**Work item**.
Wherever the word "zoom" occurs in the lines below, copy the whole line.

(Data records)

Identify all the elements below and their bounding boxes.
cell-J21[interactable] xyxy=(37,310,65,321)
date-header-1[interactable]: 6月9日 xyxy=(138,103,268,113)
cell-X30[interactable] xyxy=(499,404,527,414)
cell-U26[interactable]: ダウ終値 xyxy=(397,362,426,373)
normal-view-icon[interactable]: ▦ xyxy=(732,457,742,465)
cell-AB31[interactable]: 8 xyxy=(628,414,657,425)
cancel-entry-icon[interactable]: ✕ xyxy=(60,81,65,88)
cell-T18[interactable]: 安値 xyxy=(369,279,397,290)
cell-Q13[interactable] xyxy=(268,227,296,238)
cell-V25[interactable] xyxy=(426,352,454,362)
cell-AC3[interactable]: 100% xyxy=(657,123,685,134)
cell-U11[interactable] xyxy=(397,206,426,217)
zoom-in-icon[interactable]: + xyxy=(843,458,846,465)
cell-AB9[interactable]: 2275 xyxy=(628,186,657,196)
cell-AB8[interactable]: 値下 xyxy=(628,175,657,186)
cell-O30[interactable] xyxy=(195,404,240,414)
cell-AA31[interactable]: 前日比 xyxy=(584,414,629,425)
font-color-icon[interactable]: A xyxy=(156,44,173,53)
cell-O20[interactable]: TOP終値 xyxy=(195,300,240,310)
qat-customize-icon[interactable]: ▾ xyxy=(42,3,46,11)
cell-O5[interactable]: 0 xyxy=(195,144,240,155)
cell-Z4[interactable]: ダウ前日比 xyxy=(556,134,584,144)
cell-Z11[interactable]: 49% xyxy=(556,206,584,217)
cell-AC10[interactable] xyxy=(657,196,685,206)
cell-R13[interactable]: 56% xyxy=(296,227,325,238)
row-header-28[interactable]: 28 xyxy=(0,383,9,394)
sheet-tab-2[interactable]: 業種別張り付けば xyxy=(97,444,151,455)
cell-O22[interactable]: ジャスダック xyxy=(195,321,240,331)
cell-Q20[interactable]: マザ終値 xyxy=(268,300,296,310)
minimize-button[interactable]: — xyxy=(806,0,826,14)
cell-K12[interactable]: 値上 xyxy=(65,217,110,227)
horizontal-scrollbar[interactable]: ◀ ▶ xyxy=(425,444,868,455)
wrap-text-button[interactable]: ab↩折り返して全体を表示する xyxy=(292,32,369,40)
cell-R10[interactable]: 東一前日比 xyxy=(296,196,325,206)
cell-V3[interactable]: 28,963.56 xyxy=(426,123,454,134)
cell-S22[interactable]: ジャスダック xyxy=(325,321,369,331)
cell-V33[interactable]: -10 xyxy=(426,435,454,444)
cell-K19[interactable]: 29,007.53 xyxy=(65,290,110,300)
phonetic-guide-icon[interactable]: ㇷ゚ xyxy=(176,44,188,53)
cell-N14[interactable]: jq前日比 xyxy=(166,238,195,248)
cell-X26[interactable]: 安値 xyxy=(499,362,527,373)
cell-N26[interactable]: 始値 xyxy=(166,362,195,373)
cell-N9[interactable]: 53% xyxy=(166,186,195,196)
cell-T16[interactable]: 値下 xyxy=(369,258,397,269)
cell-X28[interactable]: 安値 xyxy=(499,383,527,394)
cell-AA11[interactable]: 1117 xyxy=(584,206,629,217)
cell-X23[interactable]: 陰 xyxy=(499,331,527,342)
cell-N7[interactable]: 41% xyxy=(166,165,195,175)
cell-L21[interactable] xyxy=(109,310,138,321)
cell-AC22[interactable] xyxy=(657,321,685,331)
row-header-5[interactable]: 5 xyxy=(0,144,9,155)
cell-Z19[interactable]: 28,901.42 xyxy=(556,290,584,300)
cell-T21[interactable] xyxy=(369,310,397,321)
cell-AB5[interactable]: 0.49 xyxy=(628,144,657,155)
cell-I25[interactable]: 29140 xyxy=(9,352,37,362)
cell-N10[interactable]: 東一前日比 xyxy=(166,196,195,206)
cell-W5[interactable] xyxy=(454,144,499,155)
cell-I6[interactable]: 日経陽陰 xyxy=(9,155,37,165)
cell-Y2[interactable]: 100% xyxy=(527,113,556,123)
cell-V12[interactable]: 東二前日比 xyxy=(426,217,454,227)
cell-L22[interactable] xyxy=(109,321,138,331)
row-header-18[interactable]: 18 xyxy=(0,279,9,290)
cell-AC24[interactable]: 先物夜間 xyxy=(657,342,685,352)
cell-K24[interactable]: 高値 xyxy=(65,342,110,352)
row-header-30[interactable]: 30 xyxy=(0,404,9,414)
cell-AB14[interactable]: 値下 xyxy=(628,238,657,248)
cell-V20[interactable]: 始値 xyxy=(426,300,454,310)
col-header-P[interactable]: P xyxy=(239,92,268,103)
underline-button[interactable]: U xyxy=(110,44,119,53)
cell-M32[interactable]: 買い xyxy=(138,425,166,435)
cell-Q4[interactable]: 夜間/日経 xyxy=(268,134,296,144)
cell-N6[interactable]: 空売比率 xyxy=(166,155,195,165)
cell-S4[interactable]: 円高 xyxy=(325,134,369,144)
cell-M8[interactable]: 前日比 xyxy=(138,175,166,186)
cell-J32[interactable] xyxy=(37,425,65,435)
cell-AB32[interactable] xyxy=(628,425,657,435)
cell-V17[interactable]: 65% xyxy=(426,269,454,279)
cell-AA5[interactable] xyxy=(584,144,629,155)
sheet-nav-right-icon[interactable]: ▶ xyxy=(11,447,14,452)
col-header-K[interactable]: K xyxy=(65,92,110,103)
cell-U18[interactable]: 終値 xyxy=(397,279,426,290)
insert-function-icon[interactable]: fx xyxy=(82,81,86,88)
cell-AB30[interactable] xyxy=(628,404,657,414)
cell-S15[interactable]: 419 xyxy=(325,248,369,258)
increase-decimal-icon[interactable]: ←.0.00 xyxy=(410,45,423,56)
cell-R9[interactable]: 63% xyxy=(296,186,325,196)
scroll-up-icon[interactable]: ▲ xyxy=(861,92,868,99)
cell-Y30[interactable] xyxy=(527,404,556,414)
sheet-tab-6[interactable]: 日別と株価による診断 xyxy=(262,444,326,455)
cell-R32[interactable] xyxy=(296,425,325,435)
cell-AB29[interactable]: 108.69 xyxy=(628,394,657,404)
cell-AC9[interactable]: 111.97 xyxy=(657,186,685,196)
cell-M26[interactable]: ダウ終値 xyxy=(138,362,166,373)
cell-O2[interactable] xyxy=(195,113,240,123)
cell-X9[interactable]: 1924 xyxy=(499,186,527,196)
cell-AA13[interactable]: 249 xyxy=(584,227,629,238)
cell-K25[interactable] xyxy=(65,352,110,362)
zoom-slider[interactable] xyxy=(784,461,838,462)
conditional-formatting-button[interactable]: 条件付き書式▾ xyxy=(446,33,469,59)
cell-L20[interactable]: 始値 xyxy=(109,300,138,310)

**Task response**.
zoom-in-icon[interactable]: + xyxy=(843,458,846,465)
zoom-slider[interactable] xyxy=(784,461,838,462)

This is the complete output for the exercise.